= Philip Kovolick =

American mobster (1908–c. 1971)

Philip "The Stick" Kovolick [Kovalick] (September 2, 1908 – April 1971?), also known as Joseph Farvel, Phillip Koblick, Joseph Phillips, Phillip Kovolich, and Phillip Kovolik, was a New York mobster and a longtime associate of labor racketeer Louis "Lepke" Buchalter. He was also one of the closest associates of Meyer Lansky, and assisted Meyer and his brother Jake Lansky in operating the Mob's Hallandale Florida casinos, including the plush "rug joint," the Colonial Inn.

==Capture and arrest==
He was arrested at a restaurant in Little Italy, Manhattan, and charged with "consorting with known criminals for unlawful purposes" in 1965.

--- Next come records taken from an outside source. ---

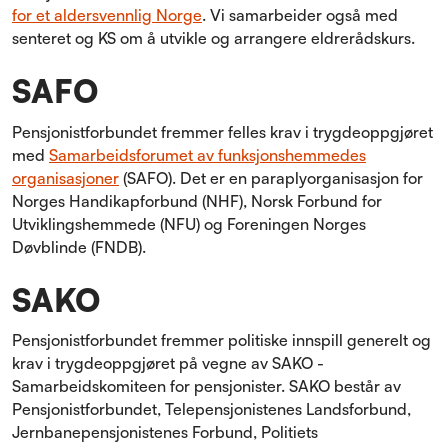
for et aldersvennlig Norge
. Vi samarbeider også med
senteret og KS om å utvikle og arrangere eldrerådskurs.
SAFO
Pensjonistforbundet fremmer felles krav i trygdeoppgjøret
med
Samarbeidsforumet av funksjonshemmedes
organisasjoner
(SAFO). Det er en paraplyorganisasjon for
Norges Handikapforbund (NHF), Norsk Forbund for
Utviklingshemmede (NFU) og Foreningen Norges
Døvblinde (FNDB).
SAKO
Pensjonistforbundet fremmer politiske innspill generelt og
krav i trygdeoppgjøret på vegne av SAKO -
Samarbeidskomiteen for pensjonister. SAKO består av
Pensjonistforbundet, Telepensjonistenes Landsforbund,
Jernbanepensjonistenes Forbund, Politiets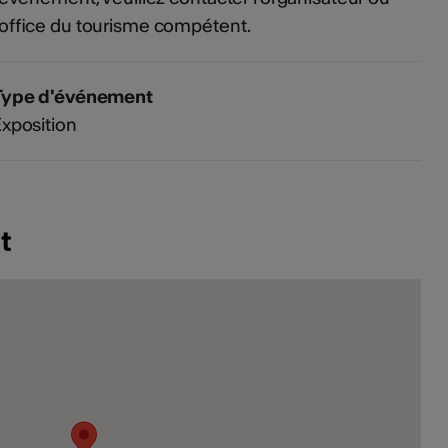
'office du tourisme compétent.
Type d'événement
xposition
t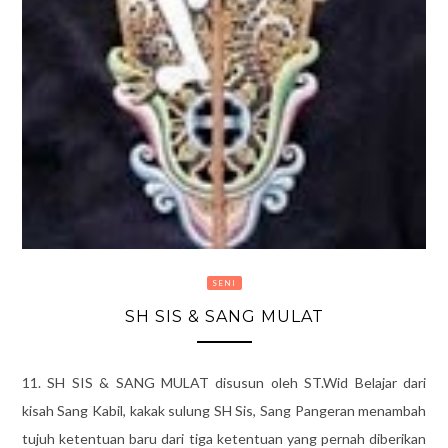
SENI
SH SIS & SANG MULAT
11. SH SIS & SANG MULAT disusun oleh ST.Wid Belajar dari
kisah Sang Kabil, kakak sulung SH Sis, Sang Pangeran menambah
tujuh ketentuan baru dari tiga ketentuan yang pernah diberikan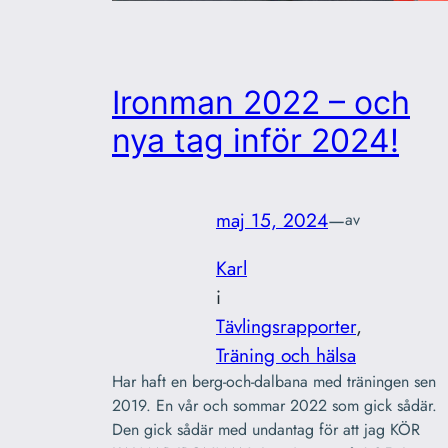
Ironman 2022 – och
nya tag inför 2024!
maj 15, 2024
—
av
Karl
i
Tävlingsrapporter
, 
Träning och hälsa
Har haft en berg-och-dalbana med träningen sen
2019. En vår och sommar 2022 som gick sådär.
Den gick sådär med undantag för att jag KÖR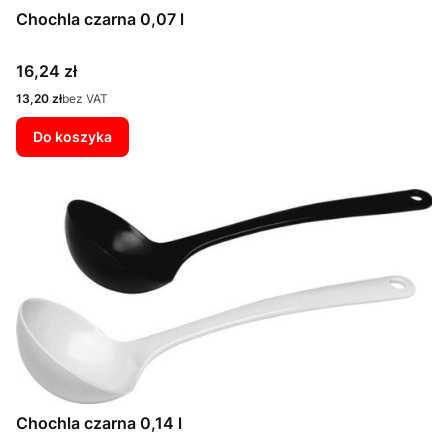
Chochla czarna 0,07 l
Cena
16,24 zł
Cena
13,20 zł
bez VAT
Do koszyka
Chochla czarna 0,14 l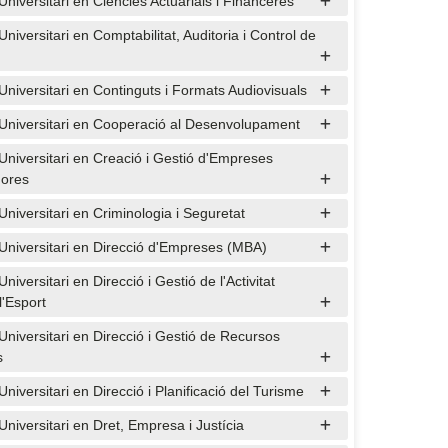
Universitari en Ciències Actuarials i Financeres
niversitari en Comptabilitat, Auditoria i Control de
Universitari en Continguts i Formats Audiovisuals
Universitari en Cooperació al Desenvolupament
Universitari en Creació i Gestió d'Empreses
dores
Universitari en Criminologia i Seguretat
Universitari en Direcció d'Empreses (MBA)
niversitari en Direcció i Gestió de l'Activitat
 l'Esport
Universitari en Direcció i Gestió de Recursos
s
niversitari en Direcció i Planificació del Turisme
Universitari en Dret, Empresa i Justícia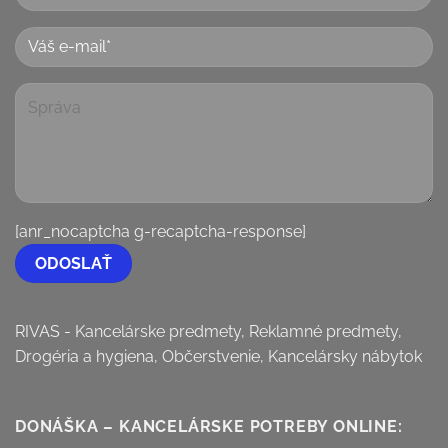
[anr_nocaptcha g-recaptcha-response]
RIVAS - Kancelárske predmety, Reklamné predmety,
Drogéria a hygiena, Občerstvenie, Kancelársky nábytok
DONÁŠKA – KANCELÁRSKE POTREBY ONLINE: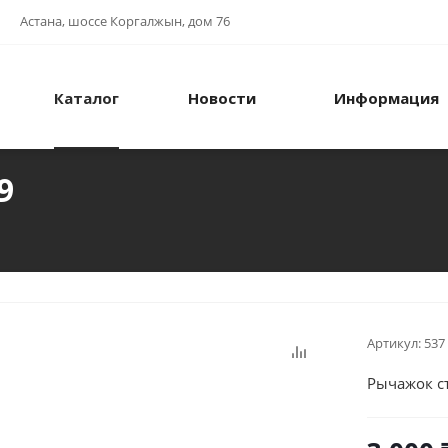
Астана, шоссе Коргалжын, дом 76
Каталог
Новости
Информация
9
Артикул:
537
Рычажок с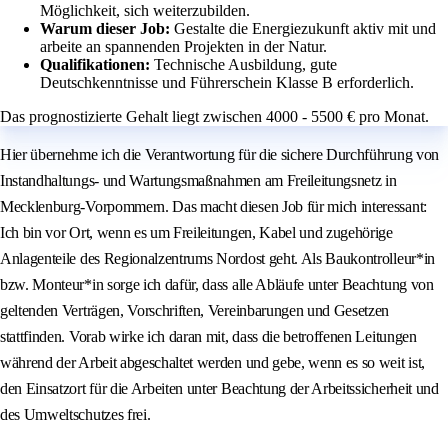
Möglichkeit, sich weiterzubilden.
Warum dieser Job:
Gestalte die Energiezukunft aktiv mit und
arbeite an spannenden Projekten in der Natur.
Qualifikationen:
Technische Ausbildung, gute
Deutschkenntnisse und Führerschein Klasse B erforderlich.
Das prognostizierte Gehalt liegt zwischen 4000 - 5500 € pro Monat.
Hier übernehme ich die Verantwortung für die sichere Durchführung von
Instandhaltungs- und Wartungsmaßnahmen am Freileitungsnetz in
Mecklenburg-Vorpommern. Das macht diesen Job für mich interessant:
Ich bin vor Ort, wenn es um Freileitungen, Kabel und zugehörige
Anlagenteile des Regionalzentrums Nordost geht. Als Baukontrolleur*in
bzw. Monteur*in sorge ich dafür, dass alle Abläufe unter Beachtung von
geltenden Verträgen, Vorschriften, Vereinbarungen und Gesetzen
stattfinden. Vorab wirke ich daran mit, dass die betroffenen Leitungen
während der Arbeit abgeschaltet werden und gebe, wenn es so weit ist,
den Einsatzort für die Arbeiten unter Beachtung der Arbeitssicherheit und
des Umweltschutzes frei.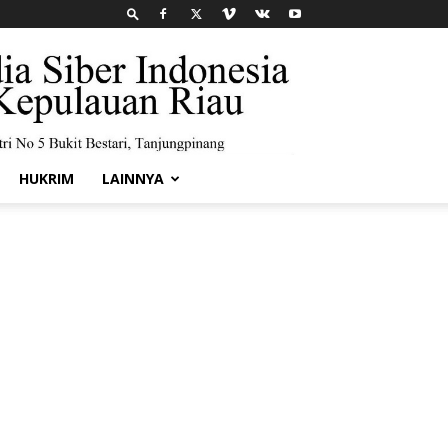
HUKRIM
LAINNYA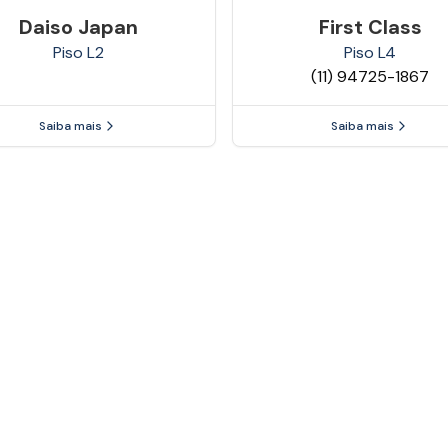
Daiso Japan
First Class
Piso
L2
Piso
L4
(11) 94725-1867
Saiba mais
Saiba mais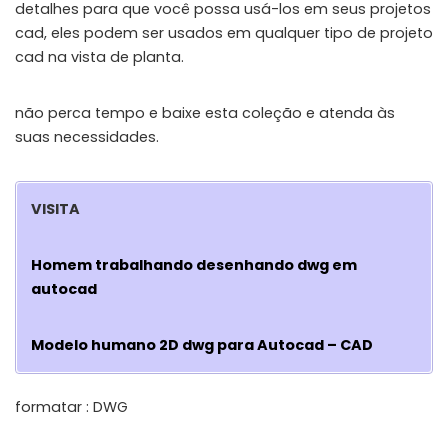
detalhes para que você possa usá-los em seus projetos
cad, eles podem ser usados em qualquer tipo de projeto
cad na vista de planta.
não perca tempo e baixe esta coleção e atenda às
suas necessidades.
VISITA
Homem trabalhando desenhando dwg em
autocad
Modelo humano 2D dwg para Autocad – CAD
formatar : DWG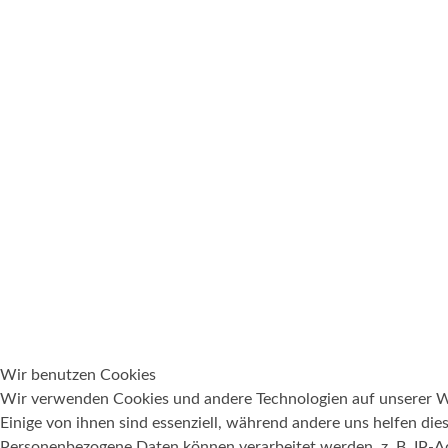
Wir benutzen Cookies
Wir verwenden Cookies und andere Technologien auf unserer W
Einige von ihnen sind essenziell, während andere uns helfen die
Personenbezogene Daten können verarbeitet werden, z. B. IP-Ad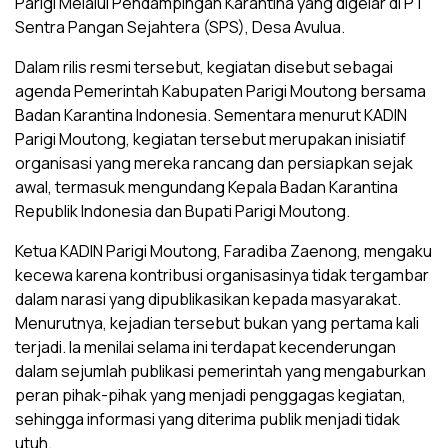
Parigi Melalui Pendampingan Karantina yang digelar di PT
Sentra Pangan Sejahtera (SPS), Desa Avulua.
Dalam rilis resmi tersebut, kegiatan disebut sebagai
agenda Pemerintah Kabupaten Parigi Moutong bersama
Badan Karantina Indonesia. Sementara menurut KADIN
Parigi Moutong, kegiatan tersebut merupakan inisiatif
organisasi yang mereka rancang dan persiapkan sejak
awal, termasuk mengundang Kepala Badan Karantina
Republik Indonesia dan Bupati Parigi Moutong.
Ketua KADIN Parigi Moutong, Faradiba Zaenong, mengaku
kecewa karena kontribusi organisasinya tidak tergambar
dalam narasi yang dipublikasikan kepada masyarakat.
Menurutnya, kejadian tersebut bukan yang pertama kali
terjadi. Ia menilai selama ini terdapat kecenderungan
dalam sejumlah publikasi pemerintah yang mengaburkan
peran pihak-pihak yang menjadi penggagas kegiatan,
sehingga informasi yang diterima publik menjadi tidak
utuh.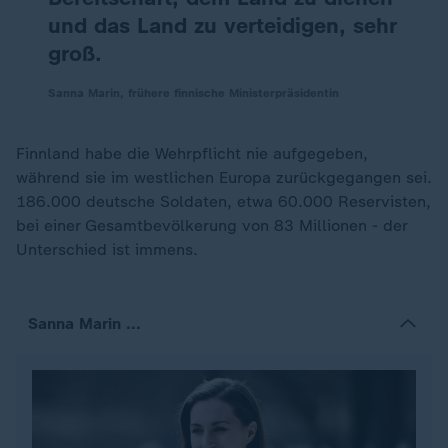
und das Land zu verteidigen, sehr
groß.
Sanna Marin, frühere finnische Ministerpräsidentin
Finnland habe die Wehrpflicht nie aufgegeben,
während sie im westlichen Europa zurückgegangen sei.
186.000 deutsche Soldaten, etwa 60.000 Reservisten,
bei einer Gesamtbevölkerung von 83 Millionen - der
Unterschied ist immens.
Sanna Marin ...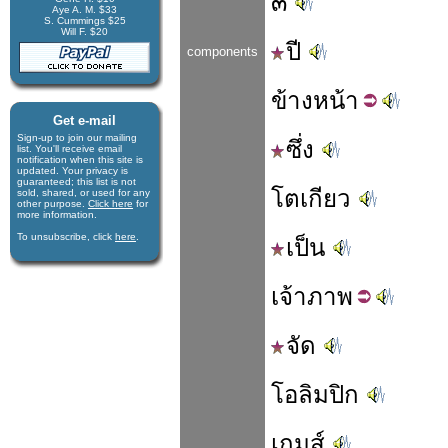
๓
Aye A. M. $33
S. Cummings $25
Will F. $20
ปี
components
ข้าง
หน้า
Get e-mail
Sign-up to join our mail­ing
ซึ่ง
list. You'll receive e­mail
notification when this site is
updated. Your privacy is
guaran­teed; this list is not
โตเกียว
sold, shared, or used for any
other purpose.
Click here
for
more infor­mation.
To unsubscribe, click
here
.
เป็น
เจ้า
ภาพ
จัด
โอลิมปิก
เกมส์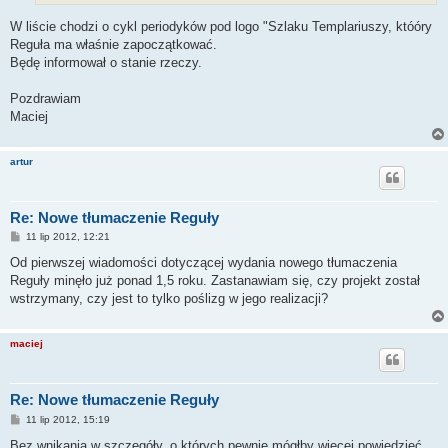
W liście chodzi o cykl periodyków pod logo "Szlaku Templariuszy, któóry
Reguła ma właśnie zapoczątkować.
Będę informował o stanie rzeczy.
Pozdrawiam
Maciej
artur
Re: Nowe tłumaczenie Reguły
P
11 lip 2012, 12:21
o
s
Od pierwszej wiadomości dotyczącej wydania nowego tłumaczenia
t
Reguły minęło już ponad 1,5 roku. Zastanawiam się, czy projekt został
wstrzymany, czy jest to tylko poślizg w jego realizacji?
maciej
Re: Nowe tłumaczenie Reguły
P
11 lip 2012, 15:19
o
s
Bez wnikania w szczegóły, o których pewnie mógłby więcej powiedzieć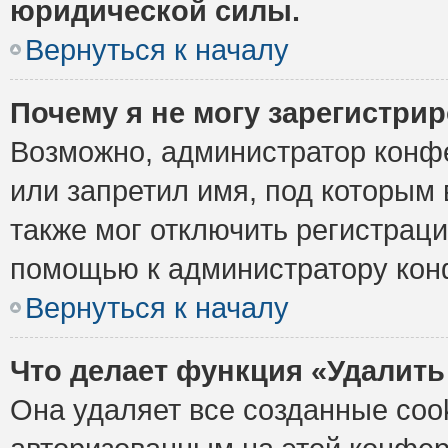
юридической силы.
Вернуться к началу
Почему я не могу зарегистри
Возможно, администратор конф
или запретил имя, под которым 
также мог отключить регистрац
помощью к администратору кон
Вернуться к началу
Что делает функция «Удалить
Она удаляет все созданные cook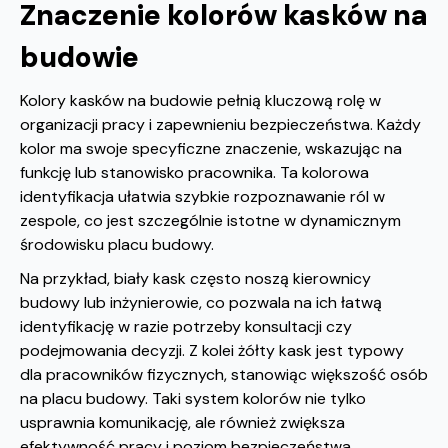
Znaczenie kolorów kasków na
budowie
Kolory kasków na budowie pełnią kluczową rolę w
organizacji pracy i zapewnieniu bezpieczeństwa. Każdy
kolor ma swoje specyficzne znaczenie, wskazując na
funkcję lub stanowisko pracownika. Ta kolorowa
identyfikacja ułatwia szybkie rozpoznawanie ról w
zespole, co jest szczególnie istotne w dynamicznym
środowisku placu budowy.
Na przykład, biały kask często noszą kierownicy
budowy lub inżynierowie, co pozwala na ich łatwą
identyfikację w razie potrzeby konsultacji czy
podejmowania decyzji. Z kolei żółty kask jest typowy
dla pracowników fizycznych, stanowiąc większość osób
na placu budowy. Taki system kolorów nie tylko
usprawnia komunikację, ale również zwiększa
efektywność pracy i poziom bezpieczeństwa.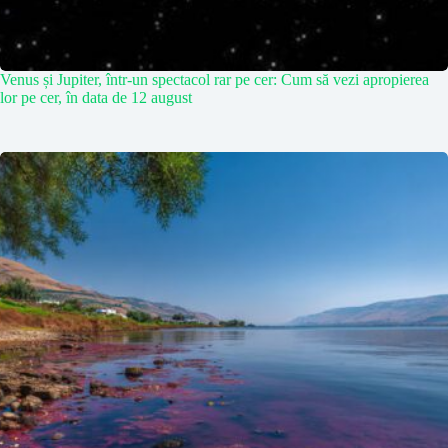
Venus și Jupiter, într-un spectacol rar pe cer: Cum să vezi apropierea
lor pe cer, în data de 12 august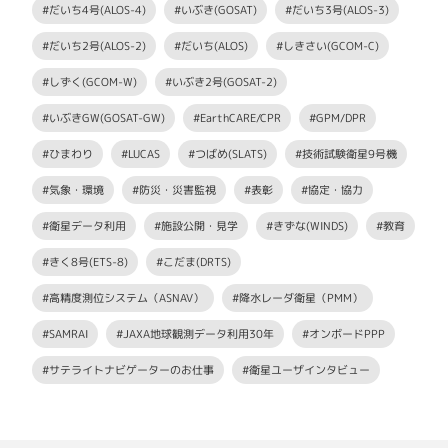
#だいち4号(ALOS-4)
#いぶき(GOSAT)
#だいち3号(ALOS-3)
#だいち2号(ALOS-2)
#だいち(ALOS)
#しきさい(GCOM-C)
#しずく(GCOM-W)
#いぶき2号(GOSAT-2)
#いぶきGW(GOSAT-GW)
#EarthCARE/CPR
#GPM/DPR
#ひまわり
#LUCAS
#つばめ(SLATS)
#技術試験衛星9号機
#気象・環境
#防災・災害監視
#表彰
#協定・協力
#衛星データ利用
#施設公開・見学
#きずな(WINDS)
#教育
#きく8号(ETS-8)
#こだま(DRTS)
#高精度測位システム（ASNAV）
#降水レーダ衛星（PMM）
#SAMRAI
#JAXA地球観測データ利用30年
#オンボードPPP
#サテライトナビゲーターのお仕事
#衛星ユーザインタビュー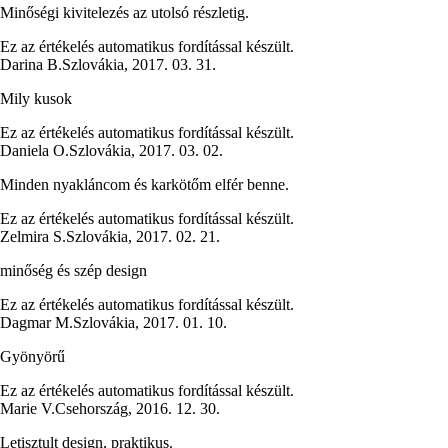
Minőségi kivitelezés az utolsó részletig.
Ez az értékelés automatikus fordítással készült.
Darina B.
Szlovákia
,
2017. 03. 31.
Mily kusok
Ez az értékelés automatikus fordítással készült.
Daniela O.
Szlovákia
,
2017. 03. 02.
Minden nyakláncom és karkötőm elfér benne.
Ez az értékelés automatikus fordítással készült.
Zelmira S.
Szlovákia
,
2017. 02. 21.
minőség és szép design
Ez az értékelés automatikus fordítással készült.
Dagmar M.
Szlovákia
,
2017. 01. 10.
Gyönyörű
Ez az értékelés automatikus fordítással készült.
Marie V.
Csehország
,
2016. 12. 30.
Letisztult design, praktikus.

Kovolick fled New York to avoid an indictment to appear before a Manhattan grand jury investigating illegal gambling, bribery and corruption. Authorities were attempting to extradite him back to New York before his disappearance, as assistant district attorney Samuel S. Yasgur filed an affidavit in Miami in February 1971.

The body of Philip Kovolick was found sealed in a steel drum at the bottom of a rock pit in Hallandale, Florida on April 28, 1971, after disappearing on April 7, 1971. Police charged 36-year-old John Alvin Baxter with first degree murder, and he was sentenced to death. Eventually the sentence was commuted to life imprisonment.